Rural Pipelines Versus Long Term Obligations

Generic expansions nationwide can be expected to result in no change from the 9% of physicians found in rural areas. To few remain instate, choose needed locations, and remain instate in needed locations.

Voluntary pipelines are still limited by lack of specific focus. Voluntary pipelines are based on the theory that improvements in admission and training and family medicine choice will multiply the result for higher percentages instate in the desired primary care or rural or underserved outcome. Multipliers do work, but represent small relative changes.

Rural pipelines applied nationally can deliver about 20% instate rural practice location. This is better than 3% instate most needed rural for generic expansion, but is still not optimal. Lack of specific instate practice retention and lack of career choice for specialties suitable for rural location limit desired outcomes. Voluntary choice allows career choices outside of family medicine (FM), the only specialty choice that multiplies rural location significantly (triple). Even when choosing IM, surgery, ortho, and ob-gyn the US MD graduates have been subspecializing rather than remaining in the general careers.  Instate rural proportions of graduates are single digit for the average and for most state medical schools in the US.

Family medicine tracks linking medical school to residency training can deliver 30 – 40 percentage points of instate rural at least for the first half of a career (the limits of data on such tracks). After 7 years instate with additional time likely prior to admission, the impact on practice location instate is strong. Drift out of state is likely to reduce this proportion over the second half. The rural contribution indication overall in areas such as accelerated tracks has been 40% rural. The family medicine model also addresses small and isolated rural locations. For example the FP to nonFP ratio for U of KS grads indicates a 16 times multiplier for small and isolated rural). Those choosing KS and family practice have characteristics that facilitate optimal health access placements.

Family medicine tracks do not address the other half of rural workforce needs such as general surgeons, ob-gyn physicians, orthopedists, anesthetists, urologists, and general types of cardiology, GI, etc.

Long Term Obligations

The contributions of voluntary models pale compared to long term obligation models. Long term obligation models as illustrated by Jichi in Japan (Matsumoto) can deliver 70% instate and at least 50% instate rural workforce over a career. Over half of this contribution is up front by the 8 year design of the obligation. Such a design also addresses the specialties needed beyond just family medicine.
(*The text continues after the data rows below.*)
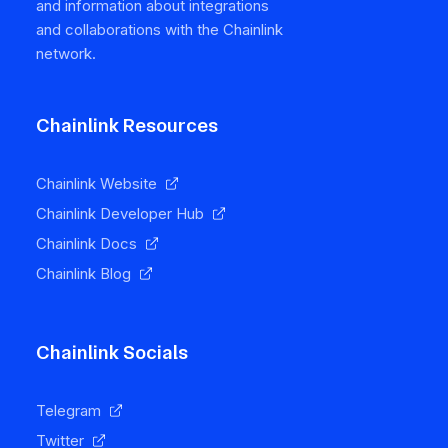
and information about integrations
and collaborations with the Chainlink
network.
Chainlink Resources
Chainlink Website
Chainlink Developer Hub
Chainlink Docs
Chainlink Blog
Chainlink Socials
Telegram
Twitter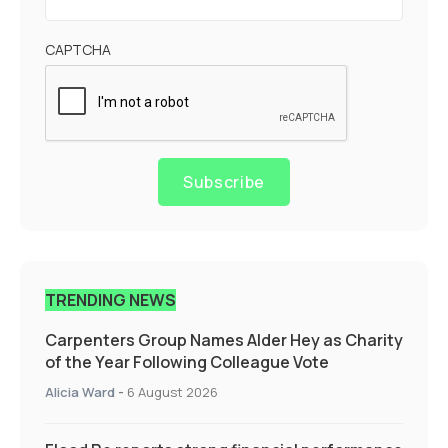
CAPTCHA
Subscribe
TRENDING NEWS
Carpenters Group Names Alder Hey as Charity
of the Year Following Colleague Vote
Alicia Ward
-
6 August 2026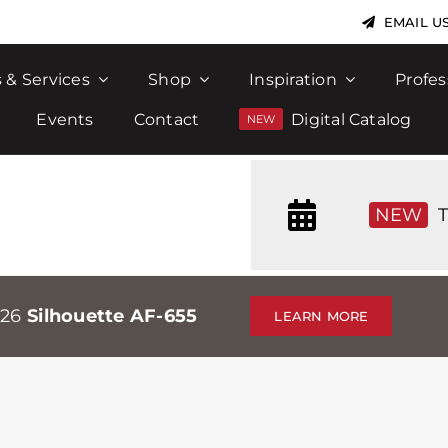
EMAIL U
 & Services
Shop
Inspiration
Profes
Events
Contact
Digital Catalog
NEW
T
026
Silhouette AF-655
LEARN MORE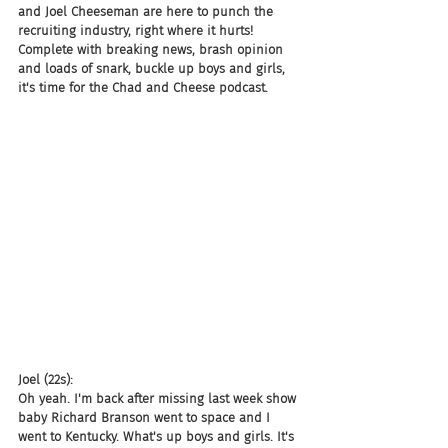
and Joel Cheeseman are here to punch the 
recruiting industry, right where it hurts! 
Complete with breaking news, brash opinion 
and loads of snark, buckle up boys and girls, 
it's time for the Chad and Cheese podcast.
Joel (22s):
Oh yeah. I'm back after missing last week show 
baby Richard Branson went to space and I 
went to Kentucky. What's up boys and girls. It's 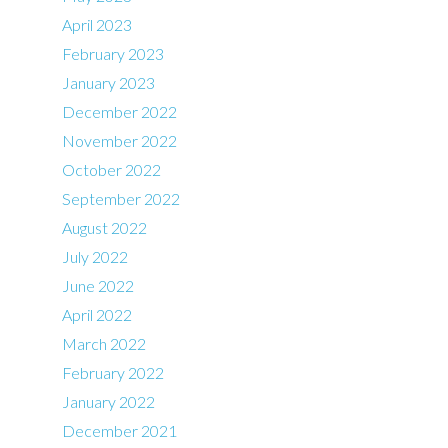
April 2023
February 2023
January 2023
December 2022
November 2022
October 2022
September 2022
August 2022
July 2022
June 2022
April 2022
March 2022
February 2022
January 2022
December 2021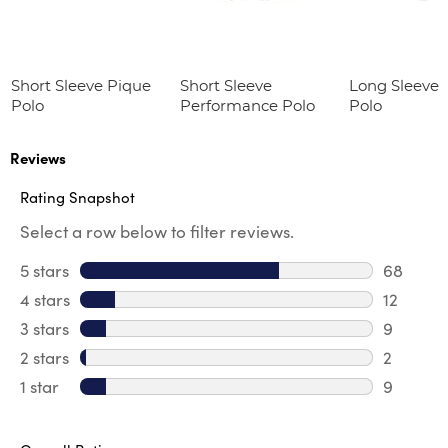
Short Sleeve Pique
Short Sleeve
Long Sleeve 
Polo
Performance Polo
Polo
Reviews
Rating Snapshot
Select a row below to filter reviews.
5 stars
stars
68
68 revie
4 stars
stars
12
12 review
3 stars
stars
9
9 review
2 stars
stars
2
2 reviews
1 star
stars
9
9 reviews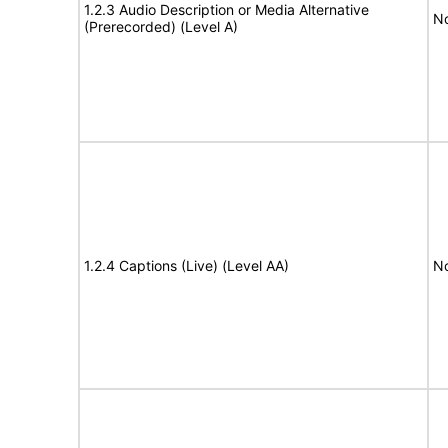
1.2.3 Audio Description or Media Alternative
No
(Prerecorded) (Level A)
1.2.4 Captions (Live) (Level AA)
No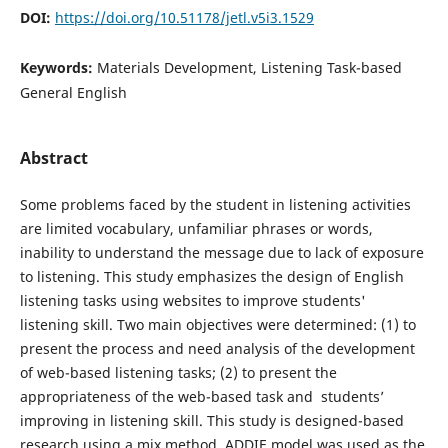
DOI:
https://doi.org/10.51178/jetl.v5i3.1529
Keywords:
Materials Development, Listening Task-based
General English
Abstract
Some problems faced by the student in listening activities
are limited vocabulary, unfamiliar phrases or words,
inability to understand the message due to lack of exposure
to listening. This study emphasizes the design of English
listening tasks using websites to improve students'
listening skill. Two main objectives were determined: (1) to
present the process and need analysis of the development
of web-based listening tasks; (2) to present the
appropriateness of the web-based task and students’
improving in listening skill. This study is designed-based
research using a mix method. ADDIE model was used as the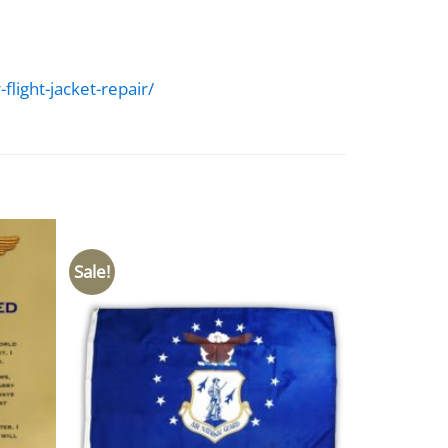
light-jacket-repair/
Sale!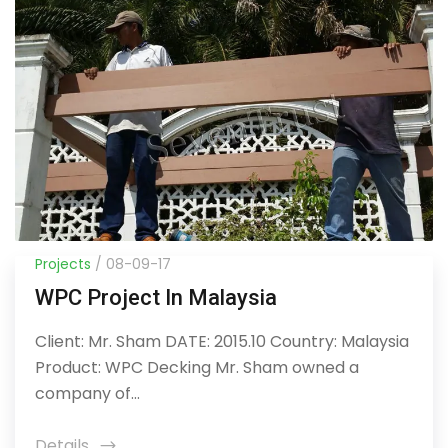
Projects
/ 08-09-17
WPC Project In Malaysia
Client: Mr. Sham DATE: 2015.10 Country: Malaysia
Product: WPC Decking Mr. Sham owned a
company of...
Details
icon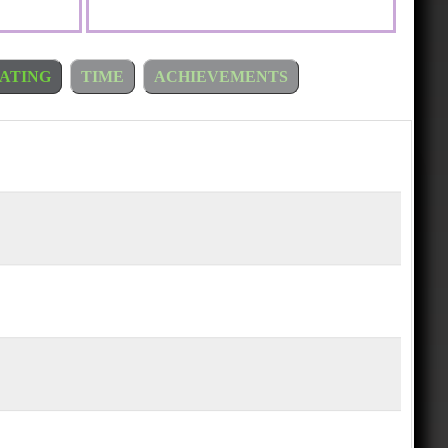
ATING
TIME
ACHIEVEMENTS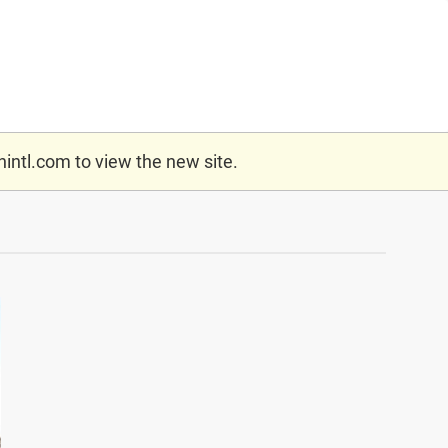
nintl.com
to view the new site.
The challenges are not small for a long term obligation. Iron-clad contracts, informed consent, and interstate or federal compacts are required. States such as Montana are making specific contracts to assure return to Montana after training - by design. Also protections are needed for those under obligation - of course much of primary care workforce needs protection from marginal treatment under the current primary care design.

Medical schools such as Jichi have a cohort effect with all graduates heading to the same types of practices. Japan has implemented commitment tracks in public schools in all 47 prefectures. There will be similar obligations but the cohort effect is likely to be less. Of course Jichi graduates have been leading many of these efforts.

Commitment tracks themselves are a useful admissions tool. Rather than candidates for medical school claiming all types of service, rural, small town, or family practice interests - they would be known as willing to sign the obligation contract or not. This might help the admission committee choose other candidates more likely to remain instate and in careers most needed by the state.

Summary Estimates

The estimates using rural workforce years after graduation indicate 20% of a career instate and rural or about 7 rural instate years per graduate for 28 per year in a pipeline design with voluntary choice

This compares to compared to 50% instate rural or 17 years spend instate rural in a career using the long term obligation.

With 8 long term committed rural graduates for 8 years and decreasing down to 3 after age 54, a state can count on at least 38 rural physicians at any given time 30, 50, or 70 years later - by design. If the output seemed to be falling short, the obligation length could be increased - again resulting in no increase in cost with a specific increase in rural outcomes. Ten year obligations would likely increase yield to about 44 rural physicians.

Voluntary methods are regressive under US policy designs. Failures of voluntary designs require more generic expansions resulting in substantially more costs for no better primary care result (or less result). Pipelines require increasing maintenance costs across each of 5 or so segments not counting support of rural training sites if included. Funding must be injected to improve the yield across each segment - yields that have been declining already. Long term obligations are selected by those that have every incentive to shape their training for their first 8 years of practice - rural instate practice.

For most of my career I have promoted pipelines. Objective analysis indicates that pipelines only worked prior to 1980 when just about anything worked - by designs that increased spending in primary care, rural, and underserved areas.  Recovery of rural workforce, underserved workforce, and primary care workforce will require specific efforts. Assumptions have not worked for 30 years with more to come.